The reported incidence of bone metastases in CRC is in the range of 5–7%, with signet-ring cell subtype of CRC more commonly behaving in this fashion [72, 73]. Bone metastases are rarely an isolated site of CRC disease, and the median OS is between 5 and 7 months [74, 75]. The prognosis is highly variable in patients with isolated bone metastases, and treatment with radiation or surgery can be considered, especially for symptom control on a case-by-case basis.

Brain

Brain metastases from CRC is fortuitously rare, with a reported incidence of only 0.3–0.6%, and this is more common when the primary disease is located in the rectum [76, 77]. Typically, brain metastases occur late in the disease course when patients often have numerous other sites of metastatic CRC and as such confer a uniformly dismal prognosis. In patients with CRC brain metastases, only 2–10% have isolated brain lesions [78,79,80]. The decision to pursue local treatment depends on the patient’s performance status, number and location of lesions, the presence of leptomeningeal disease, and whether or not there are other sites of disease [81]. In general, however, even with aggressive local treatment consisting of whole brain radiation, stereotactic radiation, or surgery, the OS is dismal ranging from 12 to 15 months, and long-term survival greater than 5 years is observed in less than 4% [82,83,84,85,86]. Often times, the decision to treat brain metastases is driven by objectionable symptoms than an intention to alter survival. In the absence of more compelling survival benefit, routine cerebral metastasectomy in the setting of LM cannot be recommended.

Summary

There has been increasing enthusiasm for surgical resection in patients with both resectable LM and EHD, despite having been previously considered a contraindication to surgery. Certainly, it has been demonstrated that in carefully selected patients, medium- to long-term survival, and even cure, can be achieved.

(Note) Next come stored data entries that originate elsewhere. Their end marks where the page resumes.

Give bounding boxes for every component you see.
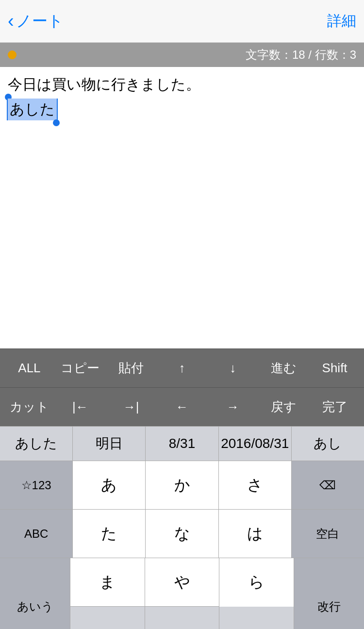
toolbar-right-button[interactable]: →: [207, 388, 258, 426]
key-backspace[interactable]: ⌫: [292, 461, 364, 509]
key-aiu[interactable]: あいう: [0, 558, 70, 629]
status-dot: [8, 50, 17, 59]
key-star123[interactable]: ☆123: [0, 461, 73, 509]
cursor-right: [57, 99, 58, 120]
key-empty1: [70, 607, 145, 629]
key-space[interactable]: 空白: [292, 510, 364, 558]
keyboard-row2: ABC た な は 空白: [0, 510, 364, 558]
toolbar-line-start-button[interactable]: |←: [55, 388, 106, 426]
back-label: ノート: [16, 11, 64, 32]
key-ra[interactable]: ら: [219, 558, 294, 607]
suggestion-2[interactable]: 8/31: [146, 427, 218, 461]
toolbar-copy-button[interactable]: コピー: [55, 349, 106, 387]
key-empty2: [145, 607, 220, 629]
suggestion-0[interactable]: あした: [0, 427, 73, 461]
char-count-label: 文字数：18 / 行数：3: [246, 47, 356, 63]
toolbar-row1: ALL コピー 貼付 ↑ ↓ 進む Shift: [0, 348, 364, 387]
keyboard-row1: ☆123 あ か さ ⌫: [0, 461, 364, 510]
status-bar: 文字数：18 / 行数：3: [0, 43, 364, 67]
detail-button[interactable]: 詳細: [327, 11, 356, 31]
key-ya[interactable]: や: [145, 558, 220, 607]
key-enter[interactable]: 改行: [294, 558, 364, 629]
toolbar-up-button[interactable]: ↑: [157, 349, 208, 387]
key-abc[interactable]: ABC: [0, 510, 73, 558]
key-a[interactable]: あ: [73, 461, 146, 509]
toolbar-shift-button[interactable]: Shift: [309, 349, 360, 387]
keyboard-col-left: あいう: [0, 558, 70, 629]
suggestion-3[interactable]: 2016/08/31: [219, 427, 292, 461]
keyboard-row3: あいう ま や ら 改行: [0, 558, 364, 629]
suggestion-1[interactable]: 明日: [73, 427, 146, 461]
navigation-bar: ‹ ノート 詳細: [0, 0, 364, 43]
selection-handle-bottom: [53, 119, 60, 126]
editor-line1: 今日は買い物に行きました。: [8, 75, 356, 95]
toolbar-row2: カット |← →| ← → 戻す 完了: [0, 387, 364, 426]
toolbar-down-button[interactable]: ↓: [207, 349, 258, 387]
key-ma[interactable]: ま: [70, 558, 145, 607]
toolbar-forward-button[interactable]: 進む: [258, 349, 309, 387]
keyboard-col-right: 改行: [294, 558, 364, 629]
suggestion-4[interactable]: あし: [292, 427, 364, 461]
key-ka[interactable]: か: [146, 461, 218, 509]
toolbar-undo-button[interactable]: 戻す: [258, 388, 309, 426]
backspace-icon: ⌫: [319, 479, 336, 492]
key-na[interactable]: な: [146, 510, 218, 558]
toolbar-paste-button[interactable]: 貼付: [106, 349, 157, 387]
selected-text: あした: [8, 99, 57, 120]
suggestion-bar: あした 明日 8/31 2016/08/31 あし: [0, 426, 364, 461]
toolbar-cut-button[interactable]: カット: [4, 388, 55, 426]
key-sa[interactable]: さ: [219, 461, 292, 509]
back-button[interactable]: ‹ ノート: [8, 11, 64, 32]
selected-text-wrapper: あした: [8, 99, 57, 120]
keyboard: ☆123 あ か さ ⌫ ABC た な は 空白 あいう ま や ら: [0, 461, 364, 629]
toolbar-line-end-button[interactable]: →|: [106, 388, 157, 426]
toolbar-left-button[interactable]: ←: [157, 388, 208, 426]
toolbar-done-button[interactable]: 完了: [309, 388, 360, 426]
key-empty3: [219, 607, 294, 629]
key-ta[interactable]: た: [73, 510, 146, 558]
keyboard-col-center: ま や ら: [70, 558, 294, 629]
chevron-left-icon: ‹: [8, 12, 14, 30]
toolbar-all-button[interactable]: ALL: [4, 349, 55, 387]
key-ha[interactable]: は: [219, 510, 292, 558]
editor-area[interactable]: 今日は買い物に行きました。 あした: [0, 67, 364, 348]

However, much of the surgical evidence for resection of EHD in the setting of resectable hepatic disease is based upon single-center, retrospective studies, and as such, the possibility of significant selection and publication bias exists. Patients with metastatic CRC should be always discussed in a multidisciplinary setting prior to embarking on treatment. Moreover, patients should be properly informed that the majority of individuals who undergo aggressive surgical treatment of LM in the setting of EHD will recur. Surgical resection should be offered to selected patients who are the most likely to benefit from metastasectomy. Those individuals with poor prognostic indicators such as multiple sites of EHD, a high metastatic burden, retroperitoneal or celiac axis LNM, brain or bone metastases, progression on neoadjuvant systemic therapy, and short disease-free intervals should not be offered resection.